— Только если присяжные всё же решат смягчить приговор в силу молодости обвиняемого. Но когда на судью давит мэр, чей племянник убит, надеяться на адекватность присяжных — это, то же, что хвататься за соломинку в шторм.

— Он защищал мою дочь, — врач поморщился при упоминании о мэре. Он помнил, как тот верещал, брызгая слюной, что сотрет в порошок всех, кто имеет отношение к этому делу. Он посмел угрожать его дочери, и этого заведующий не мог потерпеть. Поэтому спокойно, сдерживая шквал бессвязных воплей, заявил, что если имя его дочери будет хоть как-то побеспокоено, он подаст в суд о возмещении морального ущерба. И, воспользовавшись влиянием отца — дедушки Джил, привлечет к этому внимание журналистов. После этого упоминания о его дочери исчезли из разговоров.

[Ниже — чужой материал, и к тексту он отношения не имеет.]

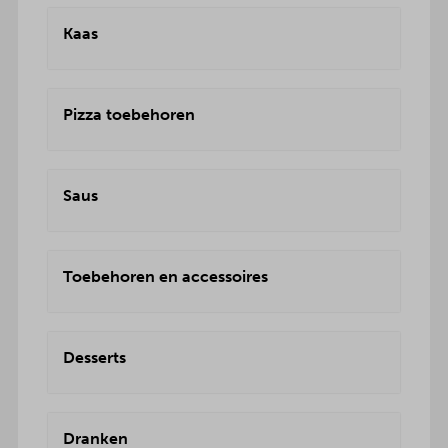
Kaas
Pizza toebehoren
Saus
Toebehoren en accessoires
Desserts
Dranken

— Ты не имеешь права не пускать меня! — Вопли Джил разрывали барабанные перепонки и не прекращались ни на секунду, — Выпусти меня! Я должна его увидеть!

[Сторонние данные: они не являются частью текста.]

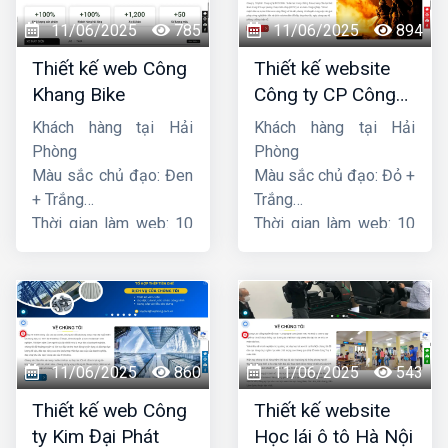
11/06/2025
785
11/06/2025
894
Thiết kế web Công
Thiết kế website
Khang Bike
Công ty CP Công
nghệ PCCC Bắc Hà
Khách hàng tại Hải
Khách hàng tại Hải
Phòng
Phòng
Màu sắc chủ đạo: Đen
Màu sắc chủ đạo: Đỏ +
+ Trắng
Trắng
Thời gian làm web: 10
Thời gian làm web: 10
ngày
ngày
11/06/2025
860
11/06/2025
543
Thiết kế web Công
Thiết kế website
ty Kim Đại Phát
Học lái ô tô Hà Nội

Дверь сотрясалась от ударов, словно Джил швыряла в неё по меньшей мере шкаф. Мать сидела, устало опустив голову на руки, и уже даже не вздрагивала от каждого шквала криков. Отец стоял у окна и курил. Раньше он никогда не позволил бы себе этого в доме, но сейчас, докуривая последнюю сигарету из пачки, старался унять дрожь в руках. Родители уже тысячный раз прокляли тот выпускной, на который отпустили Джил, понадеявшись на её одноклассника. Да, отец приезжал потом к нему, просто захотев посмотреть в глаза недоумку. Парень перетрусил так, что едва не обделался, узнав о том, что ему могут тоже грозить неприятности. Но никто не мог вернуть происшедшее и исправить его.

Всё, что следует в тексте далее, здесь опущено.